Many of the topics reviewed here will carry over into 2019, and their effects could be felt well beyond then. In addition, HRSA has repeatedly hinted that a formal guidance regarding 340B is on the way, but we still don’t know details of what or when. Also, yet to be seen is how Democrats taking the House could impact the 340B program in the long-term, once the dust settles and internal committee elections are complete.

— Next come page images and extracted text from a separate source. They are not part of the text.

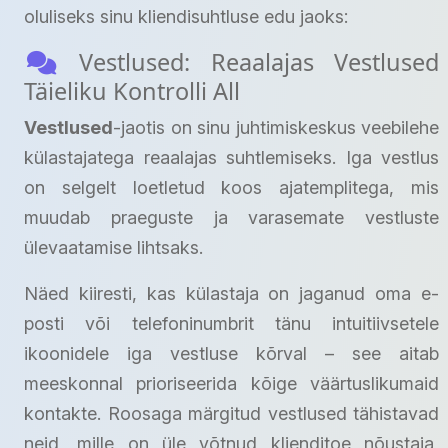
oluliseks sinu kliendisuhtluse edu jaoks:
Vestlused: Reaalajas Vestlused
Täieliku Kontrolli All
Vestlused
-jaotis on sinu juhtimiskeskus veebilehe
külastajatega reaalajas suhtlemiseks. Iga vestlus
on selgelt loetletud koos ajatemplitega, mis
muudab praeguste ja varasemate vestluste
ülevaatamise lihtsaks.
Näed kiiresti, kas külastaja on jaganud oma e-
posti või telefoninumbrit tänu intuitiivsetele
ikoonidele iga vestluse kõrval – see aitab
meeskonnal prioriseerida kõige väärtuslikumaid
kontakte. Roosaga märgitud vestlused tähistavad
neid, mille on üle võtnud klienditoe nõustaja,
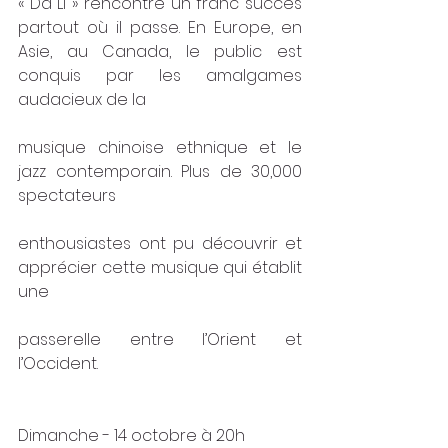
« Da Li » rencontre un franc succès 
partout où il passe. En Europe, en 
Asie, au Canada, le public est 
conquis par les amalgames 
audacieux de la
musique chinoise ethnique et le 
jazz contemporain. Plus de 30,000 
spectateurs
enthousiastes ont pu découvrir et 
apprécier cette musique qui établit 
une
passerelle entre l’Orient et 
l’Occident.
Dimanche - 14 octobre à 20h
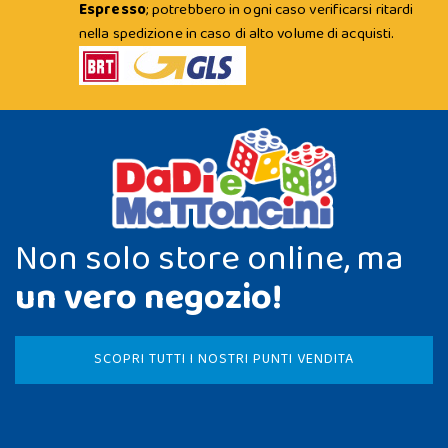
Espresso
; potrebbero in ogni caso verificarsi ritardi
nella spedizione in caso di alto volume di acquisti.
Non solo store online, ma
un vero negozio!
SCOPRI TUTTI I NOSTRI PUNTI VENDITA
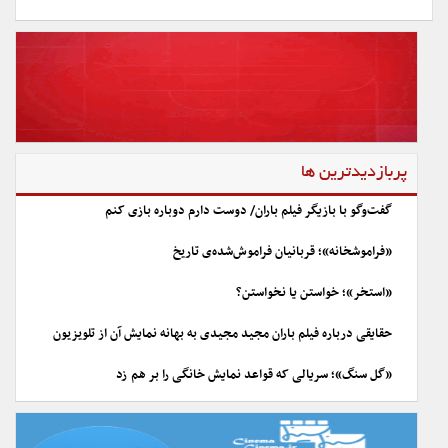
پربازدیدترین ها
گفت‌وگو با بازیگر فیلم باران/ دوست دارم دوباره بازی کنم
«فراموشخانه»؛ قربانیان فراموش‌شده‌ی تاریخ
«استخر»؛ خواستن یا نخواستن؟
حقایقی درباره فیلم باران مجید مجیدی به بهانه نمایش آن از تلویزیون
«گل سنگ»؛ سریالی که قواعد نمایش خانگی را بر هم زد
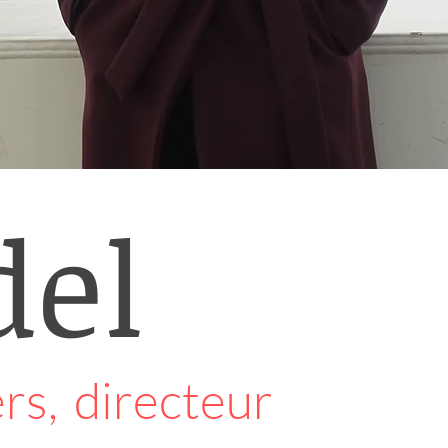
del
s, directeur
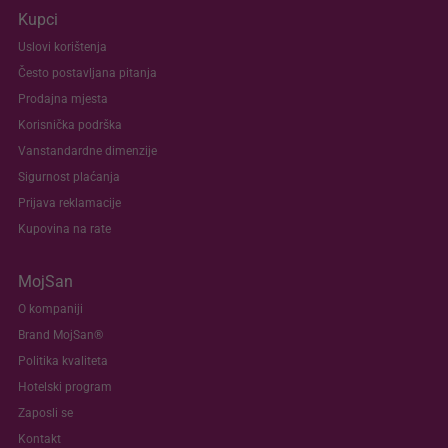
Kupci
Uslovi korištenja
Često postavljana pitanja
Prodajna mjesta
Korisnička podrška
Vanstandardne dimenzije
Sigurnost plaćanja
Prijava reklamacije
Kupovina na rate
MojSan
O kompaniji
Brand MojSan®
Politika kvaliteta
Hotelski program
Zaposli se
Kontakt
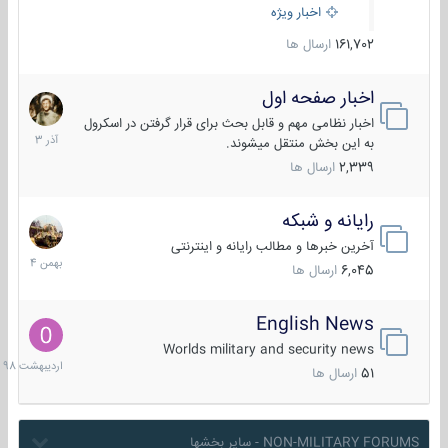
اخبار ویژه
161,702
ارسال ها
اخبار صفحه اول
7
آذر
اخبار نظامی مهم و قابل بحث برای قرار گرفتن در اسکرول
1403
به این بخش منتقل میشوند.
2,339
ارسال ها
رایانه و شبکه
30
بهمن
آخرین خبرها و مطالب رایانه و اینترنتی
1404
6,045
ارسال ها
English News
10
اردیبهش
Worlds military and security news
1398
51
ارسال ها
NON-MILITARY FORUMS - سایر بخشها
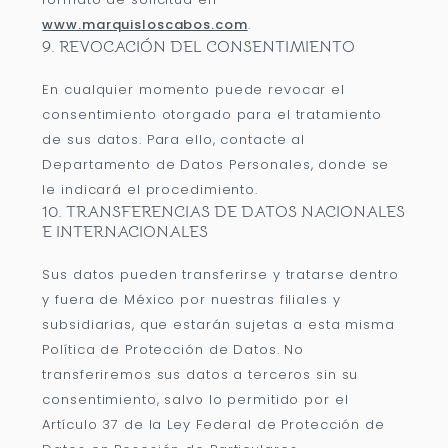
www.marquisloscabos.com
.
9. REVOCACIÓN DEL CONSENTIMIENTO
En cualquier momento puede revocar el
consentimiento otorgado para el tratamiento
de sus datos. Para ello, contacte al
Departamento de Datos Personales, donde se
le indicará el procedimiento.
10. TRANSFERENCIAS DE DATOS NACIONALES
E INTERNACIONALES
Sus datos pueden transferirse y tratarse dentro
y fuera de México por nuestras filiales y
subsidiarias, que estarán sujetas a esta misma
Política de Protección de Datos. No
transferiremos sus datos a terceros sin su
consentimiento, salvo lo permitido por el
Artículo 37 de la Ley Federal de Protección de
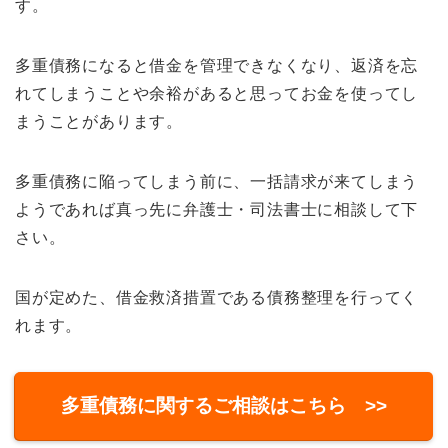
す。
多重債務になると借金を管理できなくなり、返済を忘
れてしまうことや余裕があると思ってお金を使ってし
まうことがあります。
多重債務に陥ってしまう前に、一括請求が来てしまう
ようであれば真っ先に弁護士・司法書士に相談して下
さい。
国が定めた、借金救済措置である債務整理を行ってく
れます。
多重債務に関するご相談はこちら >>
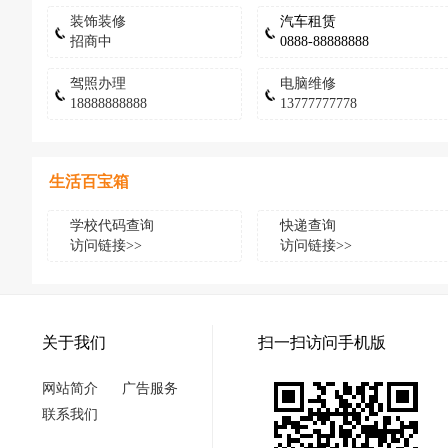
装饰装修
汽车租赁
招商中
0888-88888888
驾照办理
电脑维修
18888888888
13777777778
生活百宝箱
学校代码查询
快递查询
访问链接>>
访问链接>>
关于我们
扫一扫访问手机版
网站简介
广告服务
联系我们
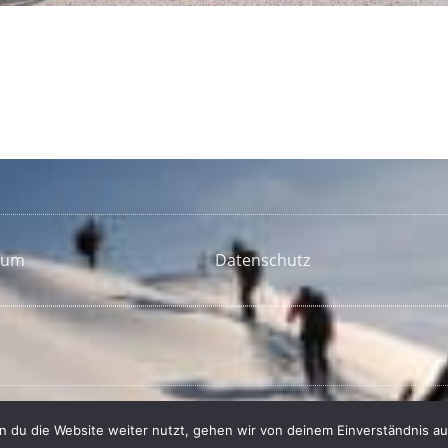
sum
Datenschutz
 du die Website weiter nutzt, gehen wir von deinem Einverständnis au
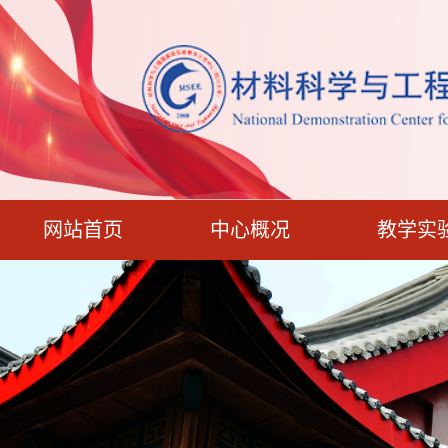
网站首页
中心概况
教学实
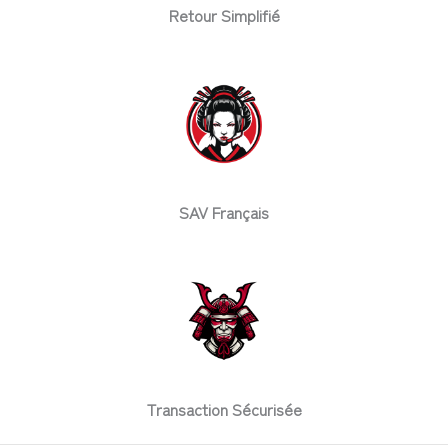
Retour Simplifié
SAV Français
Transaction Sécurisée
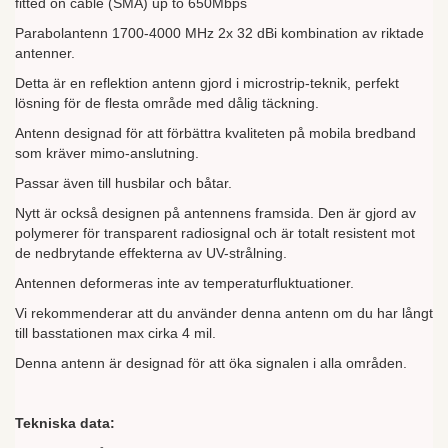
fitted on cable (SMA) up to 650Mbps
Parabolantenn 1700-4000 MHz 2x 32 dBi kombination av riktade
antenner.
Detta är en reflektion antenn gjord i microstrip-teknik, perfekt
lösning för de flesta område med dålig täckning.
Antenn designad för att förbättra kvaliteten på mobila bredband
som kräver mimo-anslutning.
Passar även till husbilar och båtar.
Nytt är också designen på antennens framsida. Den är gjord av
polymerer för transparent radiosignal och är totalt resistent mot
de nedbrytande effekterna av UV-strålning.
Antennen deformeras inte av temperaturfluktuationer.
Vi rekommenderar att du använder denna antenn om du har långt
till basstationen max cirka 4 mil.
Denna antenn är designad för att öka signalen i alla områden.
Tekniska data:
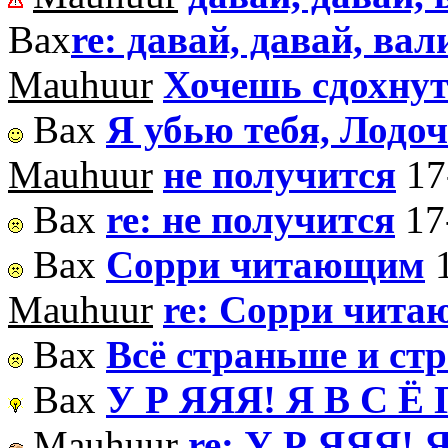
Вах
re: давай, давай, вал
Mauhuur
Хочешь сдохну
Вах
Я убью тебя, Лодо
Mauhuur
не получится
17
Вах
re: не получится
17
Вах
Сорри читающим
Mauhuur
re: Сорри чит
Вах
Всё страньше и ст
Вах
У Р ЯЯЯ! Я В С Ё 
Mauhuur
re: У Р ЯЯЯ! 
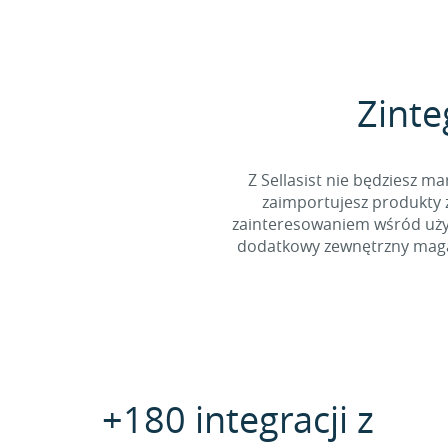
Zinte
Z Sellasist nie będziesz
zaimportujesz produkty z
zainteresowaniem wśród użyt
dodatkowy zewnętrzny magaz
+180 integracji z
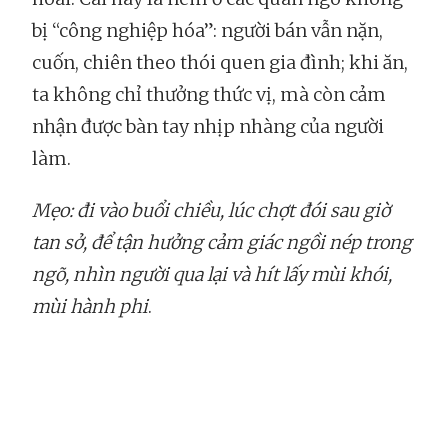
bị “công nghiệp hóa”: người bán vẫn nặn,
cuốn, chiên theo thói quen gia đình; khi ăn,
ta không chỉ thưởng thức vị, mà còn cảm
nhận được bàn tay nhịp nhàng của người
làm.
Mẹo: đi vào buổi chiều, lúc chợt đói sau giờ
tan sở, để tận hưởng cảm giác ngồi nép trong
ngõ, nhìn người qua lại và hít lấy mùi khói,
mùi hành phi
.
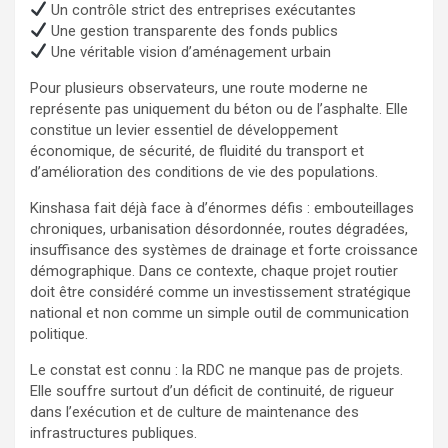
Un contrôle strict des entreprises exécutantes
Une gestion transparente des fonds publics
Une véritable vision d’aménagement urbain
Pour plusieurs observateurs, une route moderne ne
représente pas uniquement du béton ou de l’asphalte. Elle
constitue un levier essentiel de développement
économique, de sécurité, de fluidité du transport et
d’amélioration des conditions de vie des populations.
Kinshasa fait déjà face à d’énormes défis : embouteillages
chroniques, urbanisation désordonnée, routes dégradées,
insuffisance des systèmes de drainage et forte croissance
démographique. Dans ce contexte, chaque projet routier
doit être considéré comme un investissement stratégique
national et non comme un simple outil de communication
politique.
Le constat est connu : la RDC ne manque pas de projets.
Elle souffre surtout d’un déficit de continuité, de rigueur
dans l’exécution et de culture de maintenance des
infrastructures publiques.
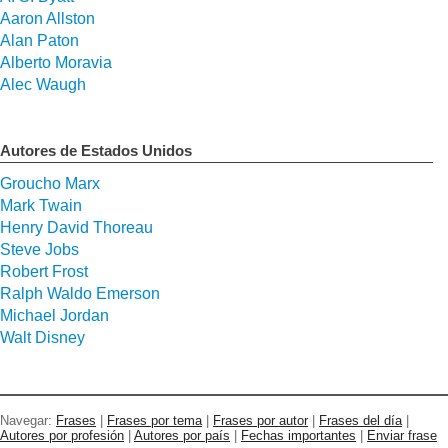
Aaron Allston
Alan Paton
Alberto Moravia
Alec Waugh
Autores de Estados Unidos
Groucho Marx
Mark Twain
Henry David Thoreau
Steve Jobs
Robert Frost
Ralph Waldo Emerson
Michael Jordan
Walt Disney
Navegar:
Frases
|
Frases por tema
|
Frases por autor
|
Frases del día
|
Autores por profesión
|
Autores por país
|
Fechas importantes
|
Enviar frase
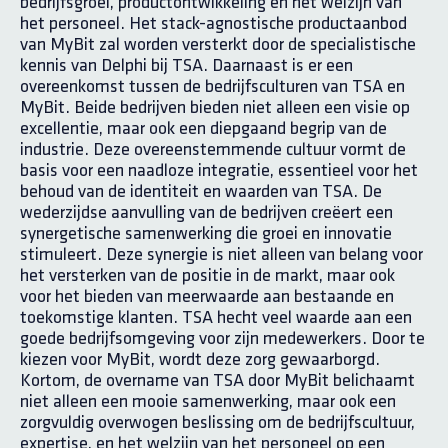
bedrijfsgroei, productontwikkeling en het welzijn van
het personeel. Het stack-agnostische productaanbod
van MyBit zal worden versterkt door de specialistische
kennis van Delphi bij TSA. Daarnaast is er een
overeenkomst tussen de bedrijfsculturen van TSA en
MyBit. Beide bedrijven bieden niet alleen een visie op
excellentie, maar ook een diepgaand begrip van de
industrie. Deze overeenstemmende cultuur vormt de
basis voor een naadloze integratie, essentieel voor het
behoud van de identiteit en waarden van TSA. De
wederzijdse aanvulling van de bedrijven creëert een
synergetische samenwerking die groei en innovatie
stimuleert. Deze synergie is niet alleen van belang voor
het versterken van de positie in de markt, maar ook
voor het bieden van meerwaarde aan bestaande en
toekomstige klanten. TSA hecht veel waarde aan een
goede bedrijfsomgeving voor zijn medewerkers. Door te
kiezen voor MyBit, wordt deze zorg gewaarborgd.
Kortom, de overname van TSA door MyBit belichaamt
niet alleen een mooie samenwerking, maar ook een
zorgvuldig overwogen beslissing om de bedrijfscultuur,
expertise, en het welzijn van het personeel op een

Additionally, while 340B has many facets, there are also reasons to look outside of 340B at the potential impact of various mergers and acquisitions in the insurance, pharmacy, and hospital arena that could change payment models and potentially site of care in ways that may affect patient eligibility. For example, discussions are in order regarding the longstanding impact Amazon may have in the healthcare sector, while much of the talk this month has centered on where they’d build their next headquarters. Speculation by some over the true reason for selecting National Landing in Arlington, VA is that the company hopes to become more involved in healthcare and military IT infrastructure.
Rest assured that while there is never a dull moment when it comes to 340B, Sentry will be in your corner in the months and years to come.